Aujourd’hui, 25 janvier 2021, Nga retourne au combat. Les années ont passé ; les avocats ont remplacé les GIs et les guérilleros ; l’étouffante jungle vietnamienne a cédé la place aux murs un peu froids du tribunal d’Evry. Aujourd’hui, vient de s’ouvrir une nouvelle phase du procès que Nga a intenté en 2014 contre Mosanto et une quinzaine d’autres compagnies chimiques américaines ayant produit et vendu les défoliants aux armées américaine et sud-vietnamienne pendant la guerre : celle tant attendue des plaidoiries. Du haut de ses 79 ans, Nga n’a rien perdu de sa détermination ni de sa force. Même les pires épreuves de la guerre et de l’après-guerre n’ont pu anéantir son tendre sourire et sa généreuse présence à l’autre, et encore moins ses espoirs. Car elle incarne désormais le combat de centaines de milliers de victimes vietnamiennes et étrangères de la plus grande guerre chimique de l’histoire qui, plus d’un demi-siècle après les faits, attendent encore que justice et réparation soient faites. C’est dire le caractère historique de ce procès intenté pour la première fois sur le sol français, par une Franco-Vietnamienne elle-même victime des effets de la dioxine contenue dans les défoliants chimiques – le pire poison que l’homme n’ait jamais inventé. Désormais, Nga peut compter sur le soutien, non seulement de son avocat Maître Bourdon et de ses associés, mais aussi d’une foule de personnalités et d’anonymes réunis par une même quête d’humanisme, d’écologie et de justice. C’est avec la conviction que les effets à long terme de cette tragédie devaient être approchés selon une méthode résolument scientifique, parallèlement aux indispensables initiatives humanitaires et judiciaires, que l’Association Française pour l’expertise de l’Agent orange et des Perturbateurs Endocriniens (AFAPE) a donné naissance en 2019, grâce au soutien de la MSH-Sud, à un programme de recherches interdisciplinaire sur les conséquences de la Pollution environnementale par l’AGent Orange et par les pesticides utilisés par les agriculteurs dans la Péninsule Indochinoise (PAGOPI).

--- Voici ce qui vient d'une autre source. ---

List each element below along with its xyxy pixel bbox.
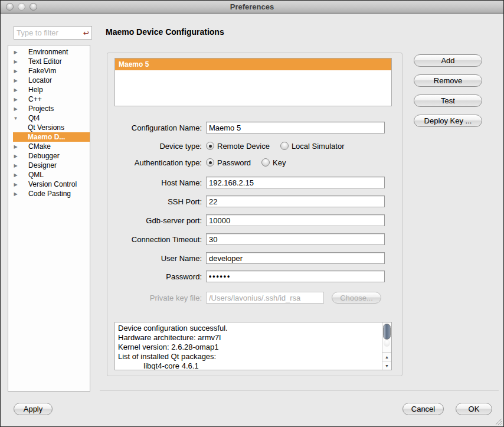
disclosure-triangle-icon[interactable]: ▶: [12, 59, 19, 64]
disclosure-triangle-icon[interactable]: ▶: [12, 69, 19, 74]
footer-divider: [100, 390, 499, 391]
sidebar-item-qml[interactable]: ▶QML: [8, 170, 90, 180]
radio-key[interactable]: Key: [261, 158, 286, 167]
device-type-label: Device type:: [107, 142, 202, 151]
device-configuration-group: Maemo 5 Configuration Name: Device type:…: [107, 53, 402, 376]
sidebar-item-debugger[interactable]: ▶Debugger: [8, 151, 90, 161]
filter-input[interactable]: [17, 28, 83, 37]
radio-button-icon: [206, 158, 214, 167]
preferences-window: Preferences ↩ Maemo Device Configuration…: [0, 0, 504, 427]
disclosure-triangle-icon[interactable]: ▶: [12, 87, 19, 93]
authentication-type-radio-group: Password Key: [206, 158, 296, 167]
user-name-label: User Name:: [107, 254, 202, 263]
private-key-file-label: Private key file:: [107, 294, 202, 302]
filter-box: ↩: [14, 26, 92, 40]
sidebar-item-text-editor[interactable]: ▶Text Editor: [8, 57, 90, 66]
device-configurations-list[interactable]: Maemo 5: [114, 58, 392, 106]
resize-grip-icon[interactable]: [494, 417, 502, 425]
sidebar-item-qt-versions[interactable]: Qt Versions: [8, 123, 90, 132]
disclosure-triangle-icon[interactable]: ▶: [12, 144, 19, 149]
disclosure-triangle-icon[interactable]: ▶: [12, 163, 19, 168]
scroll-down-arrow-icon[interactable]: ▼: [382, 361, 391, 370]
sidebar-item-designer[interactable]: ▶Designer: [8, 161, 90, 170]
radio-remote-device[interactable]: Remote Device: [206, 142, 270, 151]
scrollbar-thumb[interactable]: [383, 324, 391, 340]
scroll-up-arrow-icon[interactable]: ▲: [382, 352, 391, 361]
device-type-radio-group: Remote Device Local Simulator: [206, 142, 355, 151]
add-button[interactable]: Add: [414, 54, 482, 67]
list-item-maemo5[interactable]: Maemo 5: [115, 58, 391, 70]
scrollbar-track-glow: [384, 340, 390, 347]
radio-button-icon: [280, 142, 289, 150]
host-name-field[interactable]: [206, 177, 385, 188]
radio-local-simulator[interactable]: Local Simulator: [280, 142, 345, 151]
host-name-label: Host Name:: [107, 178, 202, 187]
disclosure-triangle-icon[interactable]: ▶: [12, 191, 19, 197]
deploy-key-button[interactable]: Deploy Key ...: [414, 115, 482, 127]
disclosure-triangle-icon[interactable]: ▶: [12, 106, 19, 112]
window-title: Preferences: [230, 2, 274, 11]
device-test-output-text: Device configuration successful. Hardwar…: [115, 322, 382, 370]
sidebar-item-projects[interactable]: ▶Projects: [8, 104, 90, 113]
connection-timeout-field[interactable]: [206, 233, 385, 245]
sidebar-item-environment[interactable]: ▶Environment: [8, 47, 90, 57]
sidebar-item-version-control[interactable]: ▶Version Control: [8, 180, 90, 189]
password-label: Password:: [107, 272, 202, 281]
radio-button-icon: [206, 142, 214, 150]
disclosure-triangle-icon[interactable]: ▶: [12, 50, 19, 55]
gdb-server-port-field[interactable]: [206, 214, 385, 226]
ssh-port-field[interactable]: [206, 195, 385, 207]
disclosure-triangle-icon[interactable]: ▶: [12, 154, 19, 159]
ok-button[interactable]: OK: [456, 403, 492, 415]
disclosure-triangle-icon[interactable]: ▶: [12, 172, 19, 178]
output-scrollbar[interactable]: ▲ ▼: [382, 322, 391, 370]
title-bar: Preferences: [1, 1, 503, 14]
gdb-server-port-label: Gdb-server port:: [107, 216, 202, 225]
disclosure-triangle-icon[interactable]: ▶: [12, 78, 19, 83]
sidebar-item-fakevim[interactable]: ▶FakeVim: [8, 66, 90, 76]
disclosure-triangle-icon[interactable]: ▶: [12, 97, 19, 102]
radio-password[interactable]: Password: [206, 158, 251, 167]
private-key-file-field[interactable]: [206, 292, 324, 304]
remove-button[interactable]: Remove: [414, 74, 482, 87]
sidebar-item-code-pasting[interactable]: ▶Code Pasting: [8, 189, 90, 198]
sidebar-item-maemo-device[interactable]: Maemo D...: [13, 132, 90, 142]
minimize-button-icon[interactable]: [18, 3, 25, 11]
page-title: Maemo Device Configurations: [106, 27, 224, 37]
authentication-type-label: Authentication type:: [107, 158, 202, 167]
ssh-port-label: SSH Port:: [107, 197, 202, 206]
clear-filter-icon[interactable]: ↩: [83, 30, 89, 37]
connection-timeout-label: Connection Timeout:: [107, 235, 202, 244]
cancel-button[interactable]: Cancel: [402, 403, 444, 415]
sidebar-item-cmake[interactable]: ▶CMake: [8, 142, 90, 151]
test-button[interactable]: Test: [414, 94, 482, 107]
sidebar-item-qt4[interactable]: ▼Qt4: [8, 113, 90, 123]
user-name-field[interactable]: [206, 252, 385, 264]
settings-category-tree: ▶Environment ▶Text Editor ▶FakeVim ▶Loca…: [8, 45, 90, 392]
sidebar-item-locator[interactable]: ▶Locator: [8, 76, 90, 85]
configuration-name-field[interactable]: [206, 122, 385, 133]
password-field[interactable]: [206, 270, 385, 282]
close-button-icon[interactable]: [6, 3, 14, 11]
radio-button-icon: [261, 158, 270, 167]
choose-button[interactable]: Choose...: [332, 292, 381, 304]
configuration-name-label: Configuration Name:: [107, 123, 202, 132]
sidebar-item-help[interactable]: ▶Help: [8, 85, 90, 94]
disclosure-triangle-icon[interactable]: ▼: [12, 116, 19, 121]
zoom-button-icon[interactable]: [30, 3, 37, 11]
sidebar-item-cpp[interactable]: ▶C++: [8, 94, 90, 104]
disclosure-triangle-icon[interactable]: ▶: [12, 182, 19, 187]
apply-button[interactable]: Apply: [14, 403, 53, 415]
device-test-output: Device configuration successful. Hardwar…: [114, 322, 392, 370]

Les membres de PAGOPI organisent une visioconférence en liaison avec le procès de Nga, le 28 janvier sur YouTube à 11h30, visant à dresser un premier bilan des connaissances et à faire connaître leurs recherches auprès d’un plus large public. Cette première conférence sera suivie d’un cycle de webinaires mensuel, entre février et juin 2021, puis d’une conférence internationale au second semestre 2021 ou au premier semestre 2022, en fonction de la situation sanitaire. [Lien d’accès YouTube à la conférence du 28.01 : http://www.mshsud.tv/spip.php?article1017 ; et lien vers le programme : https://www.mshsud.org/agenda/191-des-guerres-d-hier-a-l-agriculture-d-aujourd-hui?date=2021-01-28- 11-30]

Pierre JOURNOUD, secrétaire général de l’AFAPE et copilote du programme PAGOPI, au nom du bureau de l’AFAPE incluant le Pr. Charles SULTAN, président ;

Anna OWHADI-RICHARDSON, vice-présidente ; Hélène LUC, secrétaire générale adjointe ; Jacques VALLET, trésorier ; et Alain GNOCCHI-ESPERINAS, trésorier adjoint.